James Damore, the now-former Google employee fired for sharing his “anti-diversity manifesto,” says he feels “betrayed” and “shamed” by the tech giant. He was let go when the document became public.
“I’m definitely hurt. I love Google and I’ve always been a fan of Google even before I joined,” Damore told Bloomberg Thursday. “So it really feels like they betrayed me in some way.”
Damore said that nobody at Google really minded his document until Gizmodo published the memo in full over the weekend, making it a focal point in the media.
“The whole point of my memo was actually to improve Google and Google’s culture and they just punished me and shamed me,” he said. “Even though there were many people that looked at it, it was only after it got viral that upper management started shaming me and eventually firing me.”
Damore said he is trying to make “the world a better place” by providing scientific evidence that was stated in the manifesto.

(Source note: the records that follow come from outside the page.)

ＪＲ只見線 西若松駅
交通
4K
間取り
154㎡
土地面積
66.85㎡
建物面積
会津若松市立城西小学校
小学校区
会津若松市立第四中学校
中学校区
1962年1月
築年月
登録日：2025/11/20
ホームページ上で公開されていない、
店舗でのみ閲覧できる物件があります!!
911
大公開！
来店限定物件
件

The memo rocked the tech company after it became public; it criticized Google’s efforts to increase diversity, arguing that the program discriminated against some employees.
Damore’s dismissal followed an email over the weekend from Google Chief Executive Sundar Pichai to the company’s employees, saying that the memo writer violated company policy, the Wall Street Journal reported Monday night.

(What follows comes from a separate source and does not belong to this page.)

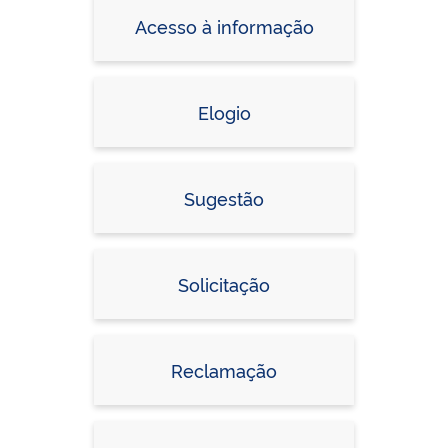
Acesso à informação
Elogio
Sugestão
Solicitação
Reclamação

“We strongly support the right of Googlers to express themselves, and much of what was in that memo is fair to debate, regardless of whether a vast majority of Googlers disagree with it,” Pichai said in his email to staff.
“However, portions of the memo violate our Code of Conduct and cross the line by advancing harmful gender stereotypes in our workplace,” he continued.
Pichai added that the code of conduct requires “each Googler to do their utmost to create a workplace culture that is free of harassment, intimidation, bias and unlawful discrimination.”
On Friday, Motherboard reported that the senior software engineers sent out a revision to the company’s diversity initiatives, instead calling for and encouraging “ideological diversity.” The 10-page document is the employee’s personal opinion, and was sent to a company mailing list before going “internally viral,” according to Motherboard’s source inside Google.
Damore also said that men were generally better at engineering jobs than women and that a liberal bias among executives and many employees makes it difficult to discuss the issue at Google.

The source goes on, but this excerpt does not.